An Acre of Land, PJ Harvey
For a few years I lived abroad, in Canada. To my surprise what I found I missed most about home wasn’t bacon or tea but the countryside. During my time out there a couple of fantastic British films set in the countryside came out – Dark River and The Levelling. Both are wonderful, atmospheric (if bleak) films, and made me long for an autumnal walk in the country back home, damp in the air and leaves underfoot. My first track, by PJ Harvey, is from the Soundtrack to Dark River.
Four Sea Interludes – Dawn, Benjamin Britten
The second ties to a very specific place, Aldeburgh in Suffolk. Somewhere where my family have been holidaying for decades. Of course, Aldeburgh is closely associated with Benjamin Britten, and his Sea Interludes always make me think of Aldeburgh Beach, Orford Ness and the strange and bleak area that is. It’s a magical and special place and landscape.
(Nothing but) Flowers, Talking Heads
An aggressively optimistic stance on rewilding from Talking Heads.
Who knows where the time goes? Fairport Convention
Where did all the time go? No time like the present to put those sustainability plans into action.

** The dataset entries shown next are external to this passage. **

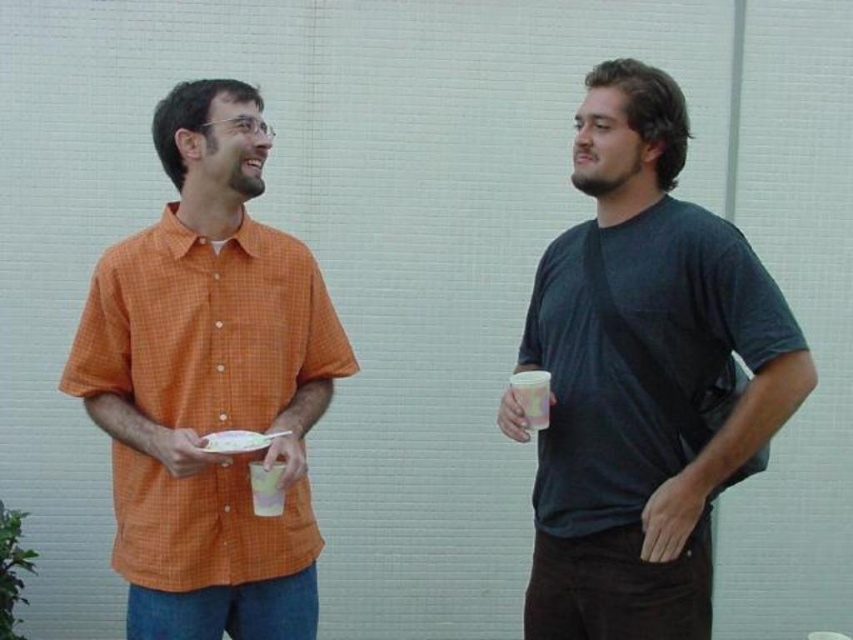 Question: Is matte black t-shirt at right below translucent plastic cup at center?

Choices:
 (A) no
 (B) yes

Answer: (A)

Question: Which object appears farthest from the camera in this image?

Choices:
 (A) matte black t-shirt at right
 (B) orange checkered shirt at left

Answer: (B)

Question: Among these points, which one is farthest from the camera?

Choices:
 (A) (264, 480)
 (B) (234, 88)

Answer: (B)

Question: Which object is the farthest from the translucent plastic cup at center?

Choices:
 (A) matte black t-shirt at right
 (B) orange checkered shirt at left

Answer: (A)

Question: Considering the relative positions of matte black t-shirt at right and translucent plastic cup at center in the image provided, where is matte black t-shirt at right located with respect to translucent plastic cup at center?

Choices:
 (A) left
 (B) right

Answer: (B)

Question: Does matte black t-shirt at right have a larger size compared to orange checkered shirt at left?

Choices:
 (A) no
 (B) yes

Answer: (B)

Where the light is, John Mayer Live in Los Angeles
Ironically positive sounding, yet Mayer sings of a sad reality
We Shall Overcome, Joan Baez
An old civil rights protest song, instils hope, faith, defiance, determination
Feels Like Summer, Childish Gambino
Sounds like a soundtrack to summer days but the environmentally focussed lyrics tell a different story
All we got, Chance the Rapper ft Kanye West
The lyrics “music is all we got” feel appropriate, both in the sense that this planet is all we’ve got, and that music is often a powerful means of invoking emotion, action, and inspiring change #pretentious #sorrynotsorry #pleasedon’tincludethesehashtags #sorryiincludedthesehashtags
Degree of Change, KMRU
Nairobian sound artist Joseph Kamaru makes me feel nostalgic for a landscape I am unfamiliar with but feel akin to. The drawls of echoing sound, repetitive and chamberic feels organic yet nuanced at the same time. I am reminded of the experiences that are shared across continents, and the 3-4°C that might separate us.
Seabird, Maria Somerville
The sea, the sea, what else to say. The serene image of swooping birds inevitably aids a much-privileged convalescence from the ‘climate fatigue’ that can so often surround high intensity meetings as the Cop-26. The whole weeks process has been a mix of enlightenment, sheer will and blah blah blah… Seabird shelters a hope that all is not lost… and on our lucky shores always there is the sea to recover, recharge, then return to the fight.